=== Data records ===
****************
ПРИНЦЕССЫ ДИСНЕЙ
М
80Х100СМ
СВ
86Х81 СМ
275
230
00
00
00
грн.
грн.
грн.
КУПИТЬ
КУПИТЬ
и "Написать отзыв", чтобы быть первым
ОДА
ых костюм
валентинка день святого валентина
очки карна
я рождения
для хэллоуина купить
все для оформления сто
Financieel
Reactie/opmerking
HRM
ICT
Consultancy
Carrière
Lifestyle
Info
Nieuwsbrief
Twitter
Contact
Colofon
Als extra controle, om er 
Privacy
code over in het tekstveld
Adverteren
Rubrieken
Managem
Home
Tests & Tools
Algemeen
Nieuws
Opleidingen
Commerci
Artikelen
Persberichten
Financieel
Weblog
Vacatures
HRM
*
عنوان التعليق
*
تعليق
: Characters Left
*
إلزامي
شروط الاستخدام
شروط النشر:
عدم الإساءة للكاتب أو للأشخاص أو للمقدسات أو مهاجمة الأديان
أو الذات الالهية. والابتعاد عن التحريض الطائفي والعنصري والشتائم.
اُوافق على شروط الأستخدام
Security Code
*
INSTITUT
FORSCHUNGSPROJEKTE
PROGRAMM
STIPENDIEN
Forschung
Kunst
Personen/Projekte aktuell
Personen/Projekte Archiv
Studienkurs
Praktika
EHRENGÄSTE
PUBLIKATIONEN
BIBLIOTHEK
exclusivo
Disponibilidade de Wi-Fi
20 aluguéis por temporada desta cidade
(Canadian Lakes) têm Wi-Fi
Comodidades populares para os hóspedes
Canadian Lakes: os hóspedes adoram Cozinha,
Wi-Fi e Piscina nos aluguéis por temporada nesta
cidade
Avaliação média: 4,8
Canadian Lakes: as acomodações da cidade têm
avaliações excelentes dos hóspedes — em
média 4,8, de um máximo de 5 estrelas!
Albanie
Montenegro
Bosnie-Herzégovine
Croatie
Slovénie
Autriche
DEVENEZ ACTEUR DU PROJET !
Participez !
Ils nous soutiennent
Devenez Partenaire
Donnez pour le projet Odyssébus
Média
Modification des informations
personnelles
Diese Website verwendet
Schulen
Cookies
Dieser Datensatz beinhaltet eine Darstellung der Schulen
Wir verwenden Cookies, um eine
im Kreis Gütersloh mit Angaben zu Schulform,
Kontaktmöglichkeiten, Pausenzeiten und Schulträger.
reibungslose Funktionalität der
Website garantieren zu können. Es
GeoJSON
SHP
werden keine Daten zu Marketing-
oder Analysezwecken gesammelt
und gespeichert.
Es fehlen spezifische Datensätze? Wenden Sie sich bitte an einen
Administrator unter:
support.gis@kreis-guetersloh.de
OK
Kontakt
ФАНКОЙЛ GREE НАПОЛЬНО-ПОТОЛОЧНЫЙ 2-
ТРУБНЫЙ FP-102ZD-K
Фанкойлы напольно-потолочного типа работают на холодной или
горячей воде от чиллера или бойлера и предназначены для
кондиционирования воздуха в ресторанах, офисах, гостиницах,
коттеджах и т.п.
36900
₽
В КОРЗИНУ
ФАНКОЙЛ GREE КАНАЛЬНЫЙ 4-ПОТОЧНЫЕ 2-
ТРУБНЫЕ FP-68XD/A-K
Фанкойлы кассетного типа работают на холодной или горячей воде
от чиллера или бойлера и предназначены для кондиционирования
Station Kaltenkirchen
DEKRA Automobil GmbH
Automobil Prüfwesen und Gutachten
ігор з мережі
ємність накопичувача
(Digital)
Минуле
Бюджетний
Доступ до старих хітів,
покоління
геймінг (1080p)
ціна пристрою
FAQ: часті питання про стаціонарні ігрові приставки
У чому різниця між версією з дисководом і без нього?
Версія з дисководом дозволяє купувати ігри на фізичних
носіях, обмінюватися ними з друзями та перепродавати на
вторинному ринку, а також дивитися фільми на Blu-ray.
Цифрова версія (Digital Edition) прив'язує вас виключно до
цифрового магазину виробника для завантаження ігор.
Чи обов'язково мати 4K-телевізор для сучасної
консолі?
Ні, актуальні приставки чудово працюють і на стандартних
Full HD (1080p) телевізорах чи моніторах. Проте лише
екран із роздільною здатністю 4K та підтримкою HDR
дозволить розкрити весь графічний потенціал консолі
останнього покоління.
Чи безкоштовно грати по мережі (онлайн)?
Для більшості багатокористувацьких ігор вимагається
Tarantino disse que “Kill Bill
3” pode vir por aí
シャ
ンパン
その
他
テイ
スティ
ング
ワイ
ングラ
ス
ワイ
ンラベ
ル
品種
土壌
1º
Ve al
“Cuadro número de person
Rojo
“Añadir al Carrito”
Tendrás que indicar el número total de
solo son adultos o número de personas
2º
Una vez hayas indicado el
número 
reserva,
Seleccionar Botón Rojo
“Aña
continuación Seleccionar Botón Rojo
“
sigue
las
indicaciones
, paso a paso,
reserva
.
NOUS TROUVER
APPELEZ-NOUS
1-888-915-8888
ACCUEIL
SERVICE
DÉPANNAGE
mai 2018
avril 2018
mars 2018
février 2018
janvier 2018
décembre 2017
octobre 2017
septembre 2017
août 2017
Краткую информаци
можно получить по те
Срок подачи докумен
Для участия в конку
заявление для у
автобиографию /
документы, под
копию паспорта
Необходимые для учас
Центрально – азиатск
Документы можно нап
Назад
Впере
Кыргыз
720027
****************
=== Exercise details ===
Using the material above, print every entry exactly as written.

=== Exercise solution ===
ПРИНЦЕССЫ ДИСНЕЙ
М
80Х100СМ
СВ
86Х81 СМ
275
230
00
00
00
грн.
грн.
грн.
КУПИТЬ
КУПИТЬ
и "Написать отзыв", чтобы быть первым
ОДА
ых костюм
валентинка день святого валентина
очки карна
я рождения
для хэллоуина купить
все для оформления сто
Financieel
Reactie/opmerking
HRM
ICT
Consultancy
Carrière
Lifestyle
Info
Nieuwsbrief
Twitter
Contact
Colofon
Als extra controle, om er 
Privacy
code over in het tekstveld
Adverteren
Rubrieken
Managem
Home
Tests & Tools
Algemeen
Nieuws
Opleidingen
Commerci
Artikelen
Persberichten
Financieel
Weblog
Vacatures
HRM
*
عنوان التعليق
*
تعليق
: Characters Left
*
إلزامي
شروط الاستخدام
شروط النشر:
عدم الإساءة للكاتب أو للأشخاص أو للمقدسات أو مهاجمة الأديان
أو الذات الالهية. والابتعاد عن التحريض الطائفي والعنصري والشتائم.
اُوافق على شروط الأستخدام
Security Code
*
INSTITUT
FORSCHUNGSPROJEKTE
PROGRAMM
STIPENDIEN
Forschung
Kunst
Personen/Projekte aktuell
Personen/Projekte Archiv
Studienkurs
Praktika
EHRENGÄSTE
PUBLIKATIONEN
BIBLIOTHEK
exclusivo
Disponibilidade de Wi-Fi
20 aluguéis por temporada desta cidade
(Canadian Lakes) têm Wi-Fi
Comodidades populares para os hóspedes
Canadian Lakes: os hóspedes adoram Cozinha,
Wi-Fi e Piscina nos aluguéis por temporada nesta
cidade
Avaliação média: 4,8
Canadian Lakes: as acomodações da cidade têm
avaliações excelentes dos hóspedes — em
média 4,8, de um máximo de 5 estrelas!
Albanie
Montenegro
Bosnie-Herzégovine
Croatie
Slovénie
Autriche
DEVENEZ ACTEUR DU PROJET !
Participez !
Ils nous soutiennent
Devenez Partenaire
Donnez pour le projet Odyssébus
Média
Modification des informations
personnelles
Diese Website verwendet
Schulen
Cookies
Dieser Datensatz beinhaltet eine Darstellung der Schulen
Wir verwenden Cookies, um eine
im Kreis Gütersloh mit Angaben zu Schulform,
Kontaktmöglichkeiten, Pausenzeiten und Schulträger.
reibungslose Funktionalität der
Website garantieren zu können. Es
GeoJSON
SHP
werden keine Daten zu Marketing-
oder Analysezwecken gesammelt
und gespeichert.
Es fehlen spezifische Datensätze? Wenden Sie sich bitte an einen
Administrator unter:
support.gis@kreis-guetersloh.de
OK
Kontakt
ФАНКОЙЛ GREE НАПОЛЬНО-ПОТОЛОЧНЫЙ 2-
ТРУБНЫЙ FP-102ZD-K
Фанкойлы напольно-потолочного типа работают на холодной или
горячей воде от чиллера или бойлера и предназначены для
кондиционирования воздуха в ресторанах, офисах, гостиницах,
коттеджах и т.п.
36900
₽
В КОРЗИНУ
ФАНКОЙЛ GREE КАНАЛЬНЫЙ 4-ПОТОЧНЫЕ 2-
ТРУБНЫЕ FP-68XD/A-K
Фанкойлы кассетного типа работают на холодной или горячей воде
от чиллера или бойлера и предназначены для кондиционирования
Station Kaltenkirchen
DEKRA Automobil GmbH
Automobil Prüfwesen und Gutachten
ігор з мережі
ємність накопичувача
(Digital)
Минуле
Бюджетний
Доступ до старих хітів,
покоління
геймінг (1080p)
ціна пристрою
FAQ: часті питання про стаціонарні ігрові приставки
У чому різниця між версією з дисководом і без нього?
Версія з дисководом дозволяє купувати ігри на фізичних
носіях, обмінюватися ними з друзями та перепродавати на
вторинному ринку, а також дивитися фільми на Blu-ray.
Цифрова версія (Digital Edition) прив'язує вас виключно до
цифрового магазину виробника для завантаження ігор.
Чи обов'язково мати 4K-телевізор для сучасної
консолі?
Ні, актуальні приставки чудово працюють і на стандартних
Full HD (1080p) телевізорах чи моніторах. Проте лише
екран із роздільною здатністю 4K та підтримкою HDR
дозволить розкрити весь графічний потенціал консолі
останнього покоління.
Чи безкоштовно грати по мережі (онлайн)?
Для більшості багатокористувацьких ігор вимагається
Tarantino disse que “Kill Bill
3” pode vir por aí
シャ
ンパン
その
他
テイ
スティ
ング
ワイ
ングラ
ス
ワイ
ンラベ
ル
品種
土壌
1º
Ve al
“Cuadro número de person
Rojo
“Añadir al Carrito”
Tendrás que indicar el número total de
solo son adultos o número de personas
2º
Una vez hayas indicado el
número 
reserva,
Seleccionar Botón Rojo
“Aña
continuación Seleccionar Botón Rojo
“
sigue
las
indicaciones
, paso a paso,
reserva
.
NOUS TROUVER
APPELEZ-NOUS
1-888-915-8888
ACCUEIL
SERVICE
DÉPANNAGE
mai 2018
avril 2018
mars 2018
février 2018
janvier 2018
décembre 2017
octobre 2017
septembre 2017
août 2017
Краткую информаци
можно получить по те
Срок подачи докумен
Для участия в конку
заявление для у
автобиографию /
документы, под
копию паспорта
Необходимые для учас
Центрально – азиатск
Документы можно нап
Назад
Впере
Кыргыз
720027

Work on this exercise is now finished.